Remarks at the Ninety Sixth Charter Day Observances (February 21, 1964)
Lyndon B. Johnson
Mr. President, Mr. Chancellor, President Adolfo Lopez Mateos and Mrs. Mateos, Senator Kuchel, Members of Congress, distinguished guests, ladies and gentlemen:
It is altogether appropriate that in this place of learning we should honor President Lopez Mateos. His qualities of mind and heart have made him the leader of Mexico and an example of the hemisphere--a product of revolution and an architect of freedom. The universities and institutes of his own country are attracting young men and women from every continent, and this is testimony to the vigor of Mexican intellectual and scientific achievement.
Like other great colleges and universities in this country, the University of California is deeply committed to the enrichment and the diversity of American life. This university has its own cherished links with Mexico, and just as I am proud to claim Adolfo Lopez Mateos as my personal friend, the people of the United States, as Governor Brown has told you, are proud of their enduring friendship with our neighboring nation, Mexico.
In the winning of our independence, in the strengthening of our institutions, in the relentless quest of social justice and human rights, in the pursuit of a better way of life for all of our people, Mexico and the United States have walked a common road. Others walk that road today, and our experience, Mr. President, enables us to understand their hopes, for neither Mexico nor the United States leaped into the modern world full grown; we are both the products of inspired men who built new liberty out of old oppression and, Mr. President, neither of our revolutions is yet finished.
So long as there remains a man without a job, a family without a roof, a child without a school, we have much to do. No American can rest while any American is denied his rights because of the color of his skin. No American conscience can be at peace while any American is jobless, hungry, uneducated, and ignored.
Our "permanent revolution" is dedicated so broadening, for all Americans, the material and the spiritual benefits of the democratic heritage. But while we pursue these unfinished tasks at home, we must look also at the larger scene of world affairs. Our constant aim, our steadfast purpose, our undeviating policy, is to do all that strengthens the hope of peace, and nothing will ever make us weary in these tasks. In our foreign policy today there is room neither for complacency nor for alarm. The world has become small and turbulent. New challenges knock daily at the White House, America's front door.

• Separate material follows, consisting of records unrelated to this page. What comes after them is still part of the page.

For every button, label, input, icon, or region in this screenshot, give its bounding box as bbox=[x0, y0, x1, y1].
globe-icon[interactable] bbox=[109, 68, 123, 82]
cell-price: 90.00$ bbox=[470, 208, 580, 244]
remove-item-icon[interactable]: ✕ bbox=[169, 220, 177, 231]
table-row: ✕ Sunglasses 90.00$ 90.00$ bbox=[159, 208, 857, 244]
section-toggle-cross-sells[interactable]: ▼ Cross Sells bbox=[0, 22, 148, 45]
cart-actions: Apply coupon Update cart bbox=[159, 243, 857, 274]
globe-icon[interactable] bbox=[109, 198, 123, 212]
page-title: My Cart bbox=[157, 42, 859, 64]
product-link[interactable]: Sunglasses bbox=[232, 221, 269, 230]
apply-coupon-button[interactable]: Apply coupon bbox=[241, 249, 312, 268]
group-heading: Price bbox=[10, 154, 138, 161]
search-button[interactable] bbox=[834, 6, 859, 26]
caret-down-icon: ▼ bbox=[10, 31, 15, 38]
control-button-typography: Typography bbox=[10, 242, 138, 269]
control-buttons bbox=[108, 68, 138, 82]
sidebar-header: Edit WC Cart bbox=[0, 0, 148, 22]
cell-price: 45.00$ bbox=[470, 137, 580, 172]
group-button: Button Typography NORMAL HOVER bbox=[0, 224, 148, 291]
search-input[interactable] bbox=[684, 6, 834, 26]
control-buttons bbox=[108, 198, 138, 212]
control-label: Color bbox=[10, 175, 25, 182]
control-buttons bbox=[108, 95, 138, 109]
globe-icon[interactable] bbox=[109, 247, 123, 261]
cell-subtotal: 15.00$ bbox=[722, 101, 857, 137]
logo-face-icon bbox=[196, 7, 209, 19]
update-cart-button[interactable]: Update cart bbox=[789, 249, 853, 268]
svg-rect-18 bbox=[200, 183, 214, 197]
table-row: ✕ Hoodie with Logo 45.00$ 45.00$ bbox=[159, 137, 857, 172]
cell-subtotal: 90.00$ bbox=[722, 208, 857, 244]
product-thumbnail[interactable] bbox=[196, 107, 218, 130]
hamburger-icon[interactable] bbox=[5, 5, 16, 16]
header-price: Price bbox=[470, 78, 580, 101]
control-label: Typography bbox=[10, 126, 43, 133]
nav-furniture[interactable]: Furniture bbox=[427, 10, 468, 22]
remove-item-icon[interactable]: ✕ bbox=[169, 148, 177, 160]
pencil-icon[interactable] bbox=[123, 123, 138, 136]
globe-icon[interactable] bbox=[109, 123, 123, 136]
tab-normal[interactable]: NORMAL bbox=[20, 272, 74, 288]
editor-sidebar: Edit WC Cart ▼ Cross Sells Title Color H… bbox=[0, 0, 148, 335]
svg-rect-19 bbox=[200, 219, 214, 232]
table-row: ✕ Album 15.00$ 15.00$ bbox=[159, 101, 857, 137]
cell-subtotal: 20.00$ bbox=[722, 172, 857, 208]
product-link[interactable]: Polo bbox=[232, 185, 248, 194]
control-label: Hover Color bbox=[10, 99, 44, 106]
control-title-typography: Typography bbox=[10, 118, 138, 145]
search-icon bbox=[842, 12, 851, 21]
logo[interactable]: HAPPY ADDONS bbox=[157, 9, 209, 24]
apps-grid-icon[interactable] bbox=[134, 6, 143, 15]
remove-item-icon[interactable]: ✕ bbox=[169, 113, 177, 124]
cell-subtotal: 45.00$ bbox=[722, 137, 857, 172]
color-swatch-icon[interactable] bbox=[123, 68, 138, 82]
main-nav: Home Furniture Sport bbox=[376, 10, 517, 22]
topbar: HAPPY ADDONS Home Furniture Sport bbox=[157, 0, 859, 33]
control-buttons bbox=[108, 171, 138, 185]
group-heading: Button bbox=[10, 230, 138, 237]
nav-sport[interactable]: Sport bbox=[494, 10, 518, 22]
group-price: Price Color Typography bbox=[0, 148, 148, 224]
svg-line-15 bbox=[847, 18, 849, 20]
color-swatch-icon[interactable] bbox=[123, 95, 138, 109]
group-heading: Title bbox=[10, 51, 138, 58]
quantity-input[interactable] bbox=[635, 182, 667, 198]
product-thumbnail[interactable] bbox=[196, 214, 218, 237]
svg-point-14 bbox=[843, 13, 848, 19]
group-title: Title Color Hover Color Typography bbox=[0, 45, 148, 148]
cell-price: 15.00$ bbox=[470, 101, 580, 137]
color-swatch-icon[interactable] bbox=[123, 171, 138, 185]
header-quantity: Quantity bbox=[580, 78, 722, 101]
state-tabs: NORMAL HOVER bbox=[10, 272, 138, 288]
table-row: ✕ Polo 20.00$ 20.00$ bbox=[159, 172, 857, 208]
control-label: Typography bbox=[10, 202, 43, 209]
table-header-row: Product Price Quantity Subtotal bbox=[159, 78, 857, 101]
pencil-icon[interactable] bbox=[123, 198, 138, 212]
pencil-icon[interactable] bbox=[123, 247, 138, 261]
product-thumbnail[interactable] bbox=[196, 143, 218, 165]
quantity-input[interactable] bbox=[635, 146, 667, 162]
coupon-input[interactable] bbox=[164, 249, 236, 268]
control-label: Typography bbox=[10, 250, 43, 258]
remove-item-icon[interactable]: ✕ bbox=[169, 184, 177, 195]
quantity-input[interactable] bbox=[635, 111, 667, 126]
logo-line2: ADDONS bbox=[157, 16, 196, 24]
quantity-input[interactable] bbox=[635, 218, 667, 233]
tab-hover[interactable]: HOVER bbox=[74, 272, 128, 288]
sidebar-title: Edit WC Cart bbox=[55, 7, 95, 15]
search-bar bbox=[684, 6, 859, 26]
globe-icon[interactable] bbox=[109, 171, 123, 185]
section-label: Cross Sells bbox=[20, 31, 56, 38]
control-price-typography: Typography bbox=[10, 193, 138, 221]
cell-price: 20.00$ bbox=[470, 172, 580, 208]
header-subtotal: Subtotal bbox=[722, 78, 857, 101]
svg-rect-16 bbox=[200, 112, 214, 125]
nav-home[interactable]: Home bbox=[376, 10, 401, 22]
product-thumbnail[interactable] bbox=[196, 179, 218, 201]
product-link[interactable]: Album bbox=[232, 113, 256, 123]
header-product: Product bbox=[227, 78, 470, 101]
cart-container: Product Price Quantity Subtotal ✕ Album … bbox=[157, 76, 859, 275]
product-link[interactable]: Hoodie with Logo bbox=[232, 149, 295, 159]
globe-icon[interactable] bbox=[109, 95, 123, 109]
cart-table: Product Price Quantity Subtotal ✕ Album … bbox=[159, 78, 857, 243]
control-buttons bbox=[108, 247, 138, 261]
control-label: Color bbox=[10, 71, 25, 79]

In South Viet-Nam, terror and violence, directed and supplied by outside enemies, press against the lives and the liberties of a people who seek only to be left in peace. for 10 years our country has been committed to the support of their freedom, and that commitment we will continue to honor. The contest in which South Viet-Nam is now engaged is first and foremost a contest to be won by the government and the people of that country for themselves. But those engaged in external direction and supply would do well to be reminded and to remember that this type of aggression is a deeply dangerous game.
For every American it is a source of sadness that the two communities in Cyprus are today set against each other. America's partnership with Europe began with President Truman's brave pledge of assistance to Greece and Turkey. Now the people of Cyprus, closely tied to these two friends and allies, our partners in NATO, stand at the edge of tragedy. Of course, the United States, though not a party to the issues, will do everything we possibly can to find a solution, a peaceful solution. So I appeal for an end to the bloodshed, before it is too late, to everyone in Cyprus and to all interested parties around the world. It is the task of statesmanship to prevent the danger in Cyprus from exploding into disaster.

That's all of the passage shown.